+++ Supplied records

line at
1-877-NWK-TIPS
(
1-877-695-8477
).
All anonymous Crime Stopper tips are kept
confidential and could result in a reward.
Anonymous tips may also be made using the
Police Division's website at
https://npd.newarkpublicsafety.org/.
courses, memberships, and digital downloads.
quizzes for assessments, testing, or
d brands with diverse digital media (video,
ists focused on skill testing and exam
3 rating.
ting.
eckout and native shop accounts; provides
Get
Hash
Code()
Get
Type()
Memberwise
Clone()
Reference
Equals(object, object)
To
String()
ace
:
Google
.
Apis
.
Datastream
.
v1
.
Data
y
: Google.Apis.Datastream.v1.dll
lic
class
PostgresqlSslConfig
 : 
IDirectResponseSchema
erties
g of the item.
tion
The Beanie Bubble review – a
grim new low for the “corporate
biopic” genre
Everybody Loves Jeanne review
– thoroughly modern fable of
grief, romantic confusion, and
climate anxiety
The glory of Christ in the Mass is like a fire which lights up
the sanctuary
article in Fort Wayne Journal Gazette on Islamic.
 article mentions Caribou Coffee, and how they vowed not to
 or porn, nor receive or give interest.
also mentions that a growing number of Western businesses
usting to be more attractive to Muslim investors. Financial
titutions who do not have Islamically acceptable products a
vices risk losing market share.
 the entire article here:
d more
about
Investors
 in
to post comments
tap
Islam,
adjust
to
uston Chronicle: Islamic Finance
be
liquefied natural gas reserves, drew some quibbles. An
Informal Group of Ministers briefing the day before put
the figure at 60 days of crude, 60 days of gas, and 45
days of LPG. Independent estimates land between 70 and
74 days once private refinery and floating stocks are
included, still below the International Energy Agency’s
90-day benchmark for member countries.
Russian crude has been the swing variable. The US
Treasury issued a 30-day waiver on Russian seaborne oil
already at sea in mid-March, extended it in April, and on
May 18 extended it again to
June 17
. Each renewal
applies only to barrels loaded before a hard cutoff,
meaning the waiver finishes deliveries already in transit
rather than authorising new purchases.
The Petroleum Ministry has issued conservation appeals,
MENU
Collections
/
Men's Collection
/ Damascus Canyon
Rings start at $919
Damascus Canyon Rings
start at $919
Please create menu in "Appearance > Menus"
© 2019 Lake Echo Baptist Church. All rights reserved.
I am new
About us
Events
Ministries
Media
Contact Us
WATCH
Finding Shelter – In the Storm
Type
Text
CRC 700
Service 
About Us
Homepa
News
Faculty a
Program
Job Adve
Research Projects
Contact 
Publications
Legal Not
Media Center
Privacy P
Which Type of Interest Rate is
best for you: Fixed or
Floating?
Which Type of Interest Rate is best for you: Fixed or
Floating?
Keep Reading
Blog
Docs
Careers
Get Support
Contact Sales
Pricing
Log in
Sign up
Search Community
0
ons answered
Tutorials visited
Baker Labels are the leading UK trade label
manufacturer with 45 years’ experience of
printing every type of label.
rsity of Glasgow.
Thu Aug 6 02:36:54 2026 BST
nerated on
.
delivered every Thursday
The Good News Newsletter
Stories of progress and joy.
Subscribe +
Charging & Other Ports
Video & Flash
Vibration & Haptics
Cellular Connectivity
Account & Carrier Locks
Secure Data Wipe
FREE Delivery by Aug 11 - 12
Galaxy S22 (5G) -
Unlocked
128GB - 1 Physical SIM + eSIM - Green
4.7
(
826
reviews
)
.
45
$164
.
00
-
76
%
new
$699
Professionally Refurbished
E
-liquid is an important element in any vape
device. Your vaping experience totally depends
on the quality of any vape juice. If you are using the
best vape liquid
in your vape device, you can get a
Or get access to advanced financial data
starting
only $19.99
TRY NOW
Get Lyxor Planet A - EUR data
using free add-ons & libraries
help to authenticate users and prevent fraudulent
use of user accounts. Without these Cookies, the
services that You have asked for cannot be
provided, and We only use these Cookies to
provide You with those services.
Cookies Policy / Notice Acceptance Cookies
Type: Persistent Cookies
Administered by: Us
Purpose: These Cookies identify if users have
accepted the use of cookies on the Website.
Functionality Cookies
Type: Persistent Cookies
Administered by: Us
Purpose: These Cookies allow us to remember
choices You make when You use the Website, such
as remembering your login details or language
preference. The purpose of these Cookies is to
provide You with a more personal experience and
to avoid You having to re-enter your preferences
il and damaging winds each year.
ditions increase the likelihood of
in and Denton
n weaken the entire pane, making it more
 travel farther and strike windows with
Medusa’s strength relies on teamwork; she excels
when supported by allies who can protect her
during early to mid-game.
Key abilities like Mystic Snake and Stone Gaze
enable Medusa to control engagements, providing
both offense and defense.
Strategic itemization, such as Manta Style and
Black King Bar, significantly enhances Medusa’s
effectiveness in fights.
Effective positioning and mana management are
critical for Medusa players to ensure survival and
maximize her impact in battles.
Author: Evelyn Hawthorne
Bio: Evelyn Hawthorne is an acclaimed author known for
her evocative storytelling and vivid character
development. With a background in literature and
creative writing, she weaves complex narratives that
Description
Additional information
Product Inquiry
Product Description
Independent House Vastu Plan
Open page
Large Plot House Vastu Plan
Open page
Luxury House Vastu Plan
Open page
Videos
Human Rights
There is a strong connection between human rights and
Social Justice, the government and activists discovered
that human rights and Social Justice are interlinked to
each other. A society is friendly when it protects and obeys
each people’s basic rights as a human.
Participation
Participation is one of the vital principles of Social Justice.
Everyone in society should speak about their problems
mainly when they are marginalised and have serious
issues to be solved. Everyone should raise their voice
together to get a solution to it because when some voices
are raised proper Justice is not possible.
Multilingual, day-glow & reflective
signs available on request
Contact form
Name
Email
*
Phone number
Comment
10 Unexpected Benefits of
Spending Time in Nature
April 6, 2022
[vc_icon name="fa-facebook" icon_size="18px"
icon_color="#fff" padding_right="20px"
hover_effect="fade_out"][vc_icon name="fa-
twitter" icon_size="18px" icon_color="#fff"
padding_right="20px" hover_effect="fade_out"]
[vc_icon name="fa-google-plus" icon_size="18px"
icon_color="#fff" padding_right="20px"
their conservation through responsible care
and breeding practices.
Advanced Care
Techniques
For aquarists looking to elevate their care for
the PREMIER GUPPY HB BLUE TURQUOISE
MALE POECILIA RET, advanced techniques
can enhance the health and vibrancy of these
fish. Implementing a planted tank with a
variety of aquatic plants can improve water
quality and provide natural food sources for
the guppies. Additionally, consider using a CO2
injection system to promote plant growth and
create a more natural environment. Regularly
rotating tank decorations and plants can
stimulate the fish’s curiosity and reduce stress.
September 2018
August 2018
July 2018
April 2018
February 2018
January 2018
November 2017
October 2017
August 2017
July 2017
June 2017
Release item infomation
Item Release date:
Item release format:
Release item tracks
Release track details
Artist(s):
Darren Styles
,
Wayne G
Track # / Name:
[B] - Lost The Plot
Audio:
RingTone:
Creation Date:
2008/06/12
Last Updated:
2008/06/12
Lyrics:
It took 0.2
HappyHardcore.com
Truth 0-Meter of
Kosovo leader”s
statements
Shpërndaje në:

++++++

Work item:
Exactly the lines above from the one with "Finding Shelter – In the Storm" to the one with "-liquid is an important element in any vape", both included, are to be quoted; leave the rest out.

Reply to the exercise:
Finding Shelter – In the Storm
Type
Text
CRC 700
Service 
About Us
Homepa
News
Faculty a
Program
Job Adve
Research Projects
Contact 
Publications
Legal Not
Media Center
Privacy P
Which Type of Interest Rate is
best for you: Fixed or
Floating?
Which Type of Interest Rate is best for you: Fixed or
Floating?
Keep Reading
Blog
Docs
Careers
Get Support
Contact Sales
Pricing
Log in
Sign up
Search Community
0
ons answered
Tutorials visited
Baker Labels are the leading UK trade label
manufacturer with 45 years’ experience of
printing every type of label.
rsity of Glasgow.
Thu Aug 6 02:36:54 2026 BST
nerated on
.
delivered every Thursday
The Good News Newsletter
Stories of progress and joy.
Subscribe +
Charging & Other Ports
Video & Flash
Vibration & Haptics
Cellular Connectivity
Account & Carrier Locks
Secure Data Wipe
FREE Delivery by Aug 11 - 12
Galaxy S22 (5G) -
Unlocked
128GB - 1 Physical SIM + eSIM - Green
4.7
(
826
reviews
)
.
45
$164
.
00
-
76
%
new
$699
Professionally Refurbished
E
-liquid is an important element in any vape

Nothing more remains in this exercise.